Pic 3 is a photo of the room. My son has still not moved his stuff out, so I am trying to work in a narrow corridor to reach this space. Sigh. (Of course,my construction waste is not part of the problem!  )

Next, and hopefully tomorrow- mixing/moistening/warming the soil layer, adding the top layer, and putting in the hide moss. When this is all done and the temps are where I want them, they will be ready to move in!


----------



## fishtanker (Oct 6, 2009)

That looks like a nice place for your gang to hang out in the winter. I love to see when people do what is right for their torts.


----------



## Madkins007 (Oct 7, 2009)

The attached photos show the latest changes...

Photo 1 shows the soil layer in place (3 bags of clean, organic topsoil, a big bag of shreddeed sphagnum moss, a bag of hardwood mulch, and most of a bag of sand. The photo focuses on a hill in the far back corner.

Photo 2 shows the shredded Cypress mulch on top. One bag took care of it. There are also, at this point, three bags of dampened Mosser Lee in the hide on the opposite end. The hide has a supplemental heating pad attached to one wall to offset the fact that it shares outside walls and is partially insulated from the rest of the room.

Photo 3 shows the 'activity area' in the middle of the space- water saucer, a couple live plants, and a flat rock. To the left is the hill, to the right is the hide.

By this time, I have added about 3-4 gallons of water to the soil, and misted the place heavily with warm water. A 'shop heater' with a thermostat is proving supplemental heat to the room to keep it at 80-85 overall.

MOVING DAY! I could not keep them in the other small habitats any more. Within minutes of transferring the herd, I was enjoying several naturalistic behaviors.
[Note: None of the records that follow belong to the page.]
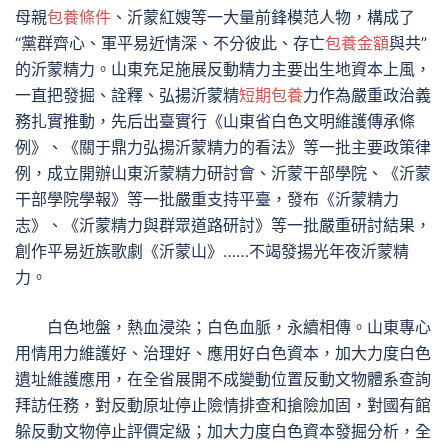
母親
包養條件
、沂蒙紅嫂等一大量前鋒模范人物，構成了
“黨群齊心、軍平易近情深、不分彼此、存亡
包養金額
與共”
的沂蒙精力。山東充足施展反動精力主要出生地資本上風，
一直把發掘、詮釋、弘揚沂蒙精
短期包養
力作為嚴重政治義
務扎實推動，先后出臺實行《山東省白色文明維護傳承條
例》、《關于鼎力弘揚沂蒙精力的看法》等一批主要政策律
例，成立開辦山東沂蒙精力研討會、沂蒙干部學院、《沂蒙
干部學院學報》等一批嚴重支持平臺，發布《沂蒙精力
志》、《沂蒙精力與群眾道路研討》等一批嚴重研討結果，
創作平易近族歌劇《沂蒙山》……不竭發揚光年夜沂蒙精
力。
白色地盤，熱血浸染；白色血脈，永續相傳。山東專心
用情用力維護好、治理好、應用好白色資本，加大力度白色
遺址維護應用，在全省展開不成變動位置反動文物體系查詢
拜訪任務，對反動原址停止險情排查和搶險加固，對國有館
躲反動文物停止評價定級；加大力度白色資本發掘分析，全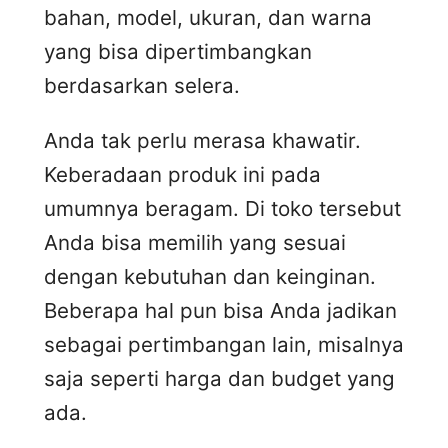
bahan, model, ukuran, dan warna
yang bisa dipertimbangkan
berdasarkan selera.
Anda tak perlu merasa khawatir.
Keberadaan produk ini pada
umumnya beragam. Di toko tersebut
Anda bisa memilih yang sesuai
dengan kebutuhan dan keinginan.
Beberapa hal pun bisa Anda jadikan
sebagai pertimbangan lain, misalnya
saja seperti harga dan budget yang
ada.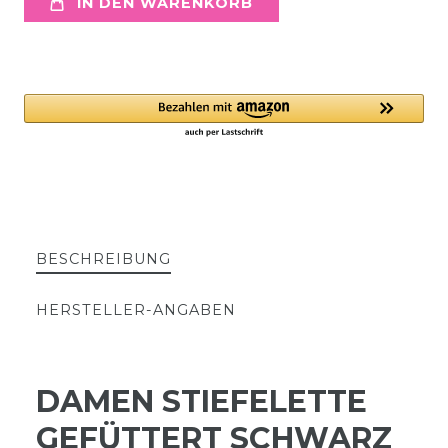
IN DEN WARENKORB
BESCHREIBUNG
HERSTELLER-ANGABEN
DAMEN STIEFELETTE
GEFÜTTERT SCHWARZ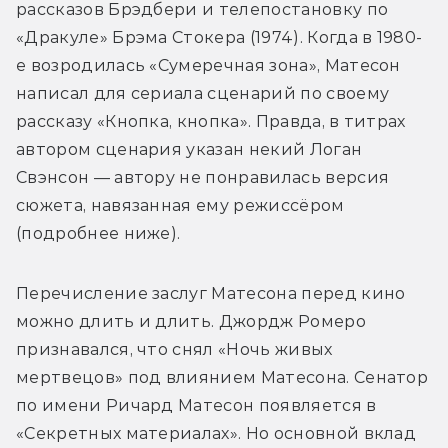
рассказов Брэдбери и телепостановку по 
«Дракуле» Брэма Стокера (1974). Когда в 1980-
е возродилась «Сумеречная зона», Матесон 
написал для сериала сценарий по своему 
рассказу «Кнопка, кнопка». Правда, в титрах 
автором сценария указан некий Логан 
Свэнсон — автору не понравилась версия 
сюжета, навязанная ему режиссёром 
(подробнее ниже).
Перечисление заслуг Матесона перед кино 
можно длить и длить. Джордж Ромеро 
признавался, что снял «Ночь живых 
мертвецов» под влиянием Матесона. Сенатор 
по имени Ричард Матесон появляется в 
«Секретных материалах». Но основной вклад 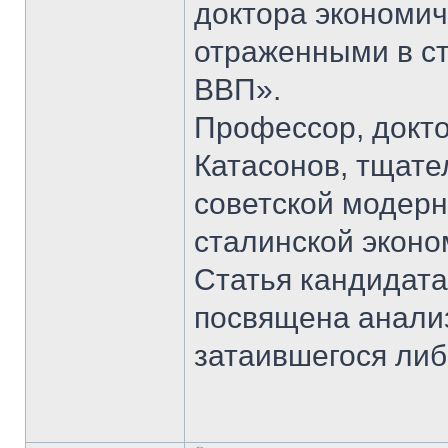
доктора экономич
отраженными в ст
ВВП».
Профессор, докто
Катасонов, тщат
советской модерн
сталинской эконом
Статья кандидата
посвящена анали
затаившегося ли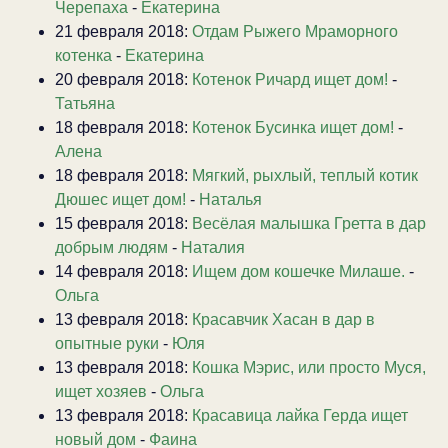
Черепаха
-
Екатерина
21 февраля 2018:
Отдам Рыжего Мраморного
котенка
-
Екатерина
20 февраля 2018:
Котенок Ричард ищет дом!
-
Татьяна
18 февраля 2018:
Котенок Бусинка ищет дом!
-
Алена
18 февраля 2018:
Мягкий, рыхлый, теплый котик
Дюшес ищет дом!
-
Наталья
15 февраля 2018:
Весёлая малышка Гретта в дар
добрым людям
-
Наталия
14 февраля 2018:
Ищем дом кошечке Милаше.
-
Ольга
13 февраля 2018:
Красавчик Хасан в дар в
опытные руки
-
Юля
13 февраля 2018:
Кошка Мэрис, или просто Муся,
ищет хозяев
-
Ольга
13 февраля 2018:
Красавица лайка Герда ищет
новый дом
-
Фаина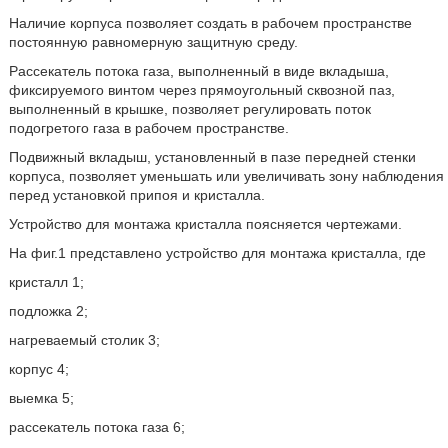
Наличие корпуса позволяет создать в рабочем пространстве
постоянную равномерную защитную среду.
Рассекатель потока газа, выполненный в виде вкладыша,
фиксируемого винтом через прямоугольный сквозной паз,
выполненный в крышке, позволяет регулировать поток
подогретого газа в рабочем пространстве.
Подвижный вкладыш, установленный в пазе передней стенки
корпуса, позволяет уменьшать или увеличивать зону наблюдения
перед установкой припоя и кристалла.
Устройство для монтажа кристалла поясняется чертежами.
На фиг.1 представлено устройство для монтажа кристалла, где
кристалл 1;
подложка 2;
нагреваемый столик 3;
корпус 4;
выемка 5;
рассекатель потока газа 6;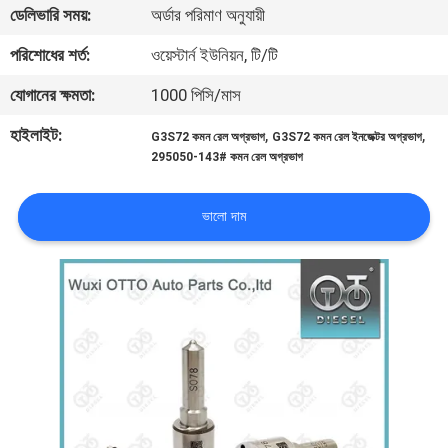
ডেলিভারি সময়:
অর্ডার পরিমাণ অনুযায়ী
মান
নিয়ন্ত্রণ
পরিশোধের শর্ত:
ওয়েস্টার্ন ইউনিয়ন, টি/টি
যোগানের ক্ষমতা:
1000 পিসি/মাস
যোগাযোগ
হাইলাইট:
,
,
G3S72 কমন রেল অগ্রভাগ
G3S72 কমন রেল ইনজেক্টর অগ্রভাগ
করুন
295050-143# কমন রেল অগ্রভাগ
খবর
ভালো দাম
মামলা
সাইট
ম্যাপ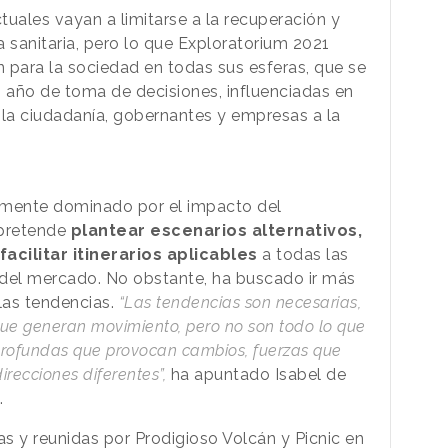
uales vayan a limitarse a la recuperación y
 sanitaria, pero lo que Exploratorium 2021
n para la sociedad en todas sus esferas, que se
n año de toma de decisiones, influenciadas en
 la ciudadanía, gobernantes y empresas a la
almente dominado por el impacto del
 pretende
plantear escenarios alternativos,
acilitar itinerarios aplicables
a todas las
 del mercado. No obstante, ha buscado ir más
 las tendencias.
“Las tendencias son necesarias,
 que generan movimiento, pero no son todo lo que
 profundas que provocan cambios, fuerzas que
recciones diferentes”,
ha apuntado Isabel de
.
as y reunidas por Prodigioso Volcán y Picnic en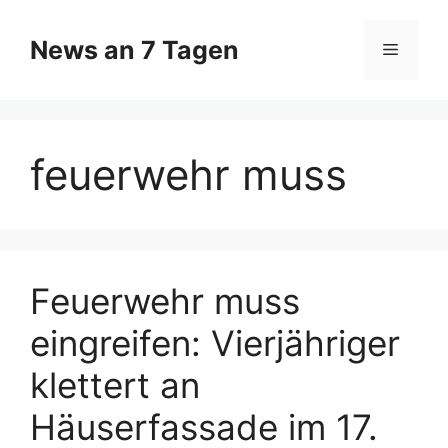
Zum
Inhalt
News an 7 Tagen
Menü
springen
feuerwehr muss
Feuerwehr muss
eingreifen: Vierjähriger
klettert an
Häuserfassade im 17.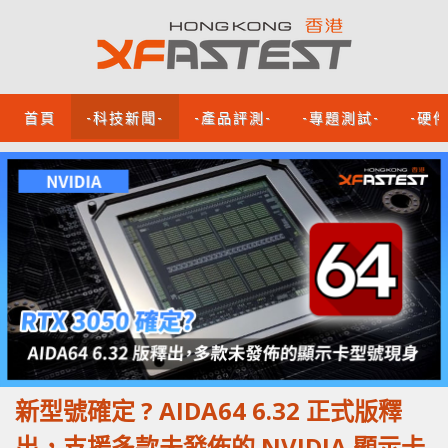
首頁
-科技新聞-
-產品評測-
-專題測試-
-硬
新型號確定 ? AIDA64 6.32 正式版釋
出，支援多款未發佈的 NVIDIA 顯示卡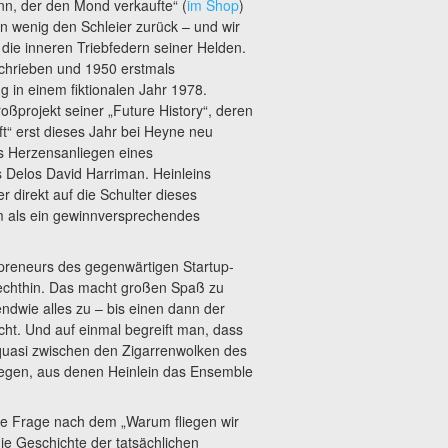
nn, der den Mond verkaufte“ (
im Shop
)
ein wenig den Schleier zurück – und wir
 die inneren Triebfedern seiner Helden.
chrieben und 1950 erstmals
g in einem fiktionalen Jahr 1978.
roßprojekt seiner „Future History“, deren
t“ erst dieses Jahr bei Heyne neu
as Herzensanliegen eines
Delos David Harriman. Heinleins
er direkt auf die Schulter dieses
em als ein gewinnversprechendes
epreneurs des gegenwärtigen Startup-
lechthin. Das macht großen Spaß zu
ndwie alles zu – bis einen dann der
cht. Und auf einmal begreift man, dass
quasi zwischen den Zigarrenwolken des
egen, aus denen Heinlein das Ensemble
ie Frage nach dem „Warum fliegen wir
die Geschichte der tatsächlichen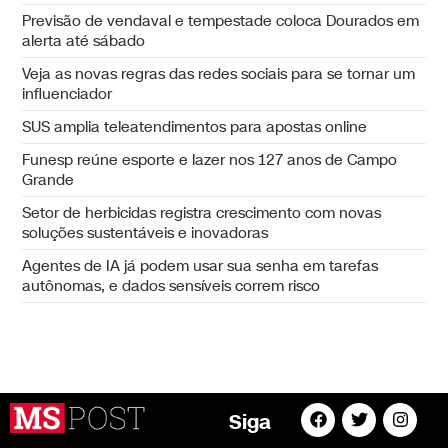
Previsão de vendaval e tempestade coloca Dourados em
alerta até sábado
Veja as novas regras das redes sociais para se tornar um
influenciador
SUS amplia teleatendimentos para apostas online
Funesp reúne esporte e lazer nos 127 anos de Campo
Grande
Setor de herbicidas registra crescimento com novas
soluções sustentáveis e inovadoras
Agentes de IA já podem usar sua senha em tarefas
autônomas, e dados sensíveis correm risco
Siga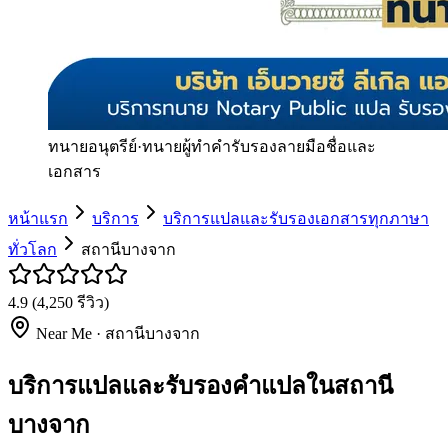
ทนายอนุตรีย์
·
ทนายผู้ทำคำรับรองลายมือชื่อและ
เอกสาร
หน้าแรก
บริการ
บริการแปลและรับรองเอกสารทุกภาษา
ทั่วโลก
สถานีบางจาก
4.9
(
4,250
รีวิว)
Near Me ·
สถานีบางจาก
บริการแปลและรับรองคำแปลในสถานี
บางจาก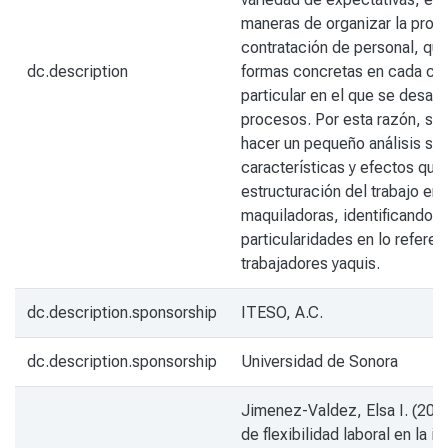
maneras de organizar la produ
contratación de personal, qu
dc.description
formas concretas en cada co
particular en el que se desarr
procesos. Por esta razón, se
hacer un pequeño análisis sob
características y efectos que 
estructuración del trabajo en 
maquiladoras, identificando s
particularidades en lo referent
trabajadores yaquis.
dc.description.sponsorship
ITESO, A.C.
dc.description.sponsorship
Universidad de Sonora
Jimenez-Valdez, Elsa I. (201
de flexibilidad laboral en la in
Photo 1 (or 4 if this adds to the previous post) shows a couple of them wandering around. The big one is Oscar, at 10"SCL and Mylo (almost 8" SCL) is along the back wall.

#2 (or 5) shows Oscar, Mylo and one of my young'uns, Rana at 6" SCL exploring the hide area.

#3 (6?) shows my littlest, Quip (4.5"SCL) soaking as Oscar walks past.

#4/7 shows Quip eating the Flowering Kale I planted as Oscar and Pele, my 8.25" pyramided when I got him male, continue exploring. 

#5/8 is Mylo taking a big drink, head fully submerged. You can see a little of Mylo's mottling, but since I was misting part of the pen at the time, the water is making a dark/light pattern that hides most of it. Or, you WOULD see it but apparently I have exceeded the allotment. 

NEXT: Hot spots, more plants, and a secondary hide or two.



fishtanker said:


> That looks like a nice place for your gang to hang out in the winter. I love to see when people do what is right for their torts.



Thanks! So, how do you house your dozen or so in the winter?



fishtanker said:


> That looks like a nice place for your gang to hang out in the winter. I love to see when people do what is right for their torts.



Thanks! So, how do you house your dozen or so in the winter?


----------



## Yvonne G (Oct 7, 2009)

That's great! I have to admit, when you first started, I wasn't real sure about the blue tarp liner, but you were able to straighten it out real nice. The tortoises are going to be very happy in there for the winter!

Yvonne

(In the picture with all your son's stuff...looks like he has my hoarding problem!!)


----------



## Isa (Oct 8, 2009)

Really nice enclosure! You did a very good job and I am sure your torts are super happy


----------



## terryo (Oct 9, 2009)

That came really good Mark...I like the cut up strips for a doorway.


----------



## Madkins007 (Oct 9, 2009)

emysemys said:


> That's great! I have to admit, when you first started, I wasn't real sure about the blue tarp liner, but you were able to straighten it out real nice. The tortoises are going to be very happy in there for the winter!
> 
> Yvonne
> 
> (In the picture with all your son's stuff...looks like he has my hoarding problem!!)



Yeah, the blue tarp was not my first choice, but the economics of scale forced me to look for a cheaper solution than I was going to use originally. We'll see how it holds up!

Isa and Terryo- thanks!

They went in on Wednesday night, and Friday morning they were looking like old timers in there!


----------



## f burkart (Oct 17, 2009)

wow nice set up 

p.s your little redfoot is adorable


----------